Report: Suspect in Violent Athletic Store Death Puzzles Investigators

The charges against her are shocking, but to some, they're simply unbelievable. Police say Brittany Norwood became so enraged when Jayna Murray discovered she had stolen from the high-end Maryland athletic store where they worked that she allegedly proceeded to beat Murray to death inside the store March 11. But those who know Norwood say it's difficult to comprehend that the bubbly, helpful athlete could be capable of a brutal murder.

"In the four years I knew Brittany, I never saw her upset, never saw her angry at anyone," Glentis Michel, a friend of Norwood's from New York's Stony Brook University, where Norwood was a soccer star, told The Washington Post. "She always had a big smile on her face."
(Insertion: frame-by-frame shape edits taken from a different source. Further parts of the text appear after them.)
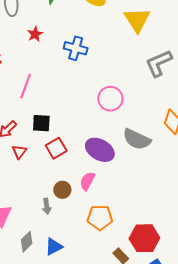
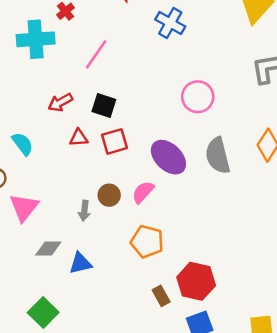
gray semicircle: (137, 139) -> (218, 156), turned 36
red triangle: (19, 152) -> (79, 138), moved, turned 35
gray diamond: (27, 242) -> (48, 248), turned 30

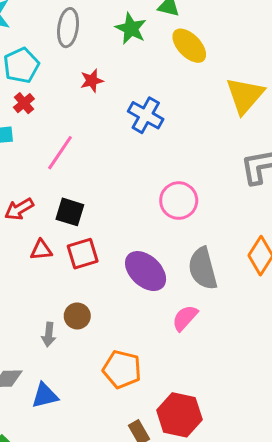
pink semicircle: (143, 192) -> (185, 318), moved

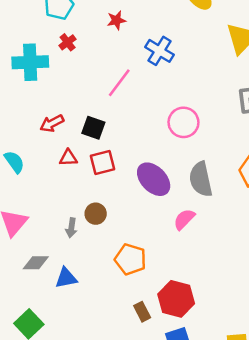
red cross: (24, 103) -> (68, 42), moved
pink line: (60, 153) -> (119, 83), moved

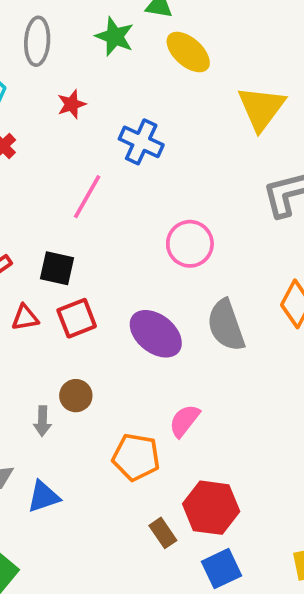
pink semicircle: (184, 219) -> (184, 421), moved

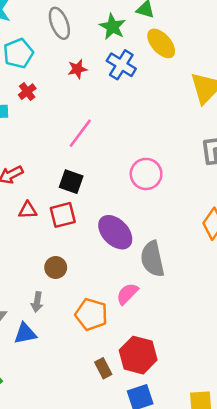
gray ellipse: (37, 41) -> (59, 23), turned -32
blue cross: (141, 142) -> (121, 65), moved
black square: (57, 268) -> (71, 182), moved
gray semicircle: (226, 325) -> (152, 259), moved
gray arrow: (42, 421) -> (37, 302), moved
Norwood had no violent history and is consistently described as friendly and upbeat. So investigators and friends of the 28-year-old woman are struggling to understand how she could have lost it so severely inside the Bethesda, Md., store that she crushed the skull and severed the spine of her co-worker, the Post says. Norwood's teammates from her college soccer team have said she had a reputation for petty theft but was never overly aggressive.

"It's beyond belief," Norwood's father, Earl Norwood, told the paper.

The father, who used to watch his daughter's soccer games near the family home in Kent, Wash., said he could not imagine a scenario in which Brittany would kill another human being. And making matters more vexing, investigators told the Post they believe Norwood and Murray had had no previous confrontation.